**Action item**
Set down the data again word for word. Skip any pictures.

○ ○ ○ ○

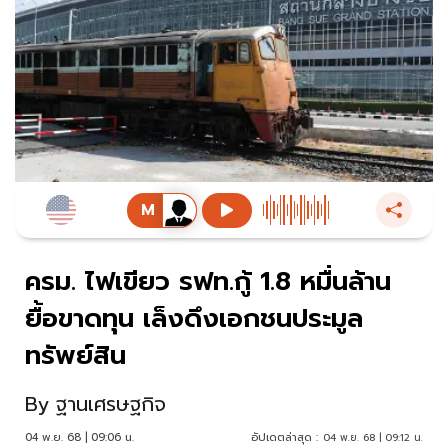
ครม. ไฟเขียว รฟท.กู้ 1.8 หมื่นล้าน
ยื้อขาดทุน เล็งดึงเอกชนประมูล
ทรัพย์สิน
By
ฐานเศรษฐกิจ
04 พ.ย. 68 | 09:06 น.
อัปเดตล่าสุด :
04 พ.ย. 68 | 09:12 น.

○ ○ ○ ○

**Result**
ครม. ไฟเขียว รฟท.กู้ 1.8 หมื่นล้าน
ยื้อขาดทุน เล็งดึงเอกชนประมูล
ทรัพย์สิน
By
ฐานเศรษฐกิจ
04 พ.ย. 68 | 09:06 น.
อัปเดตล่าสุด :
04 พ.ย. 68 | 09:12 น.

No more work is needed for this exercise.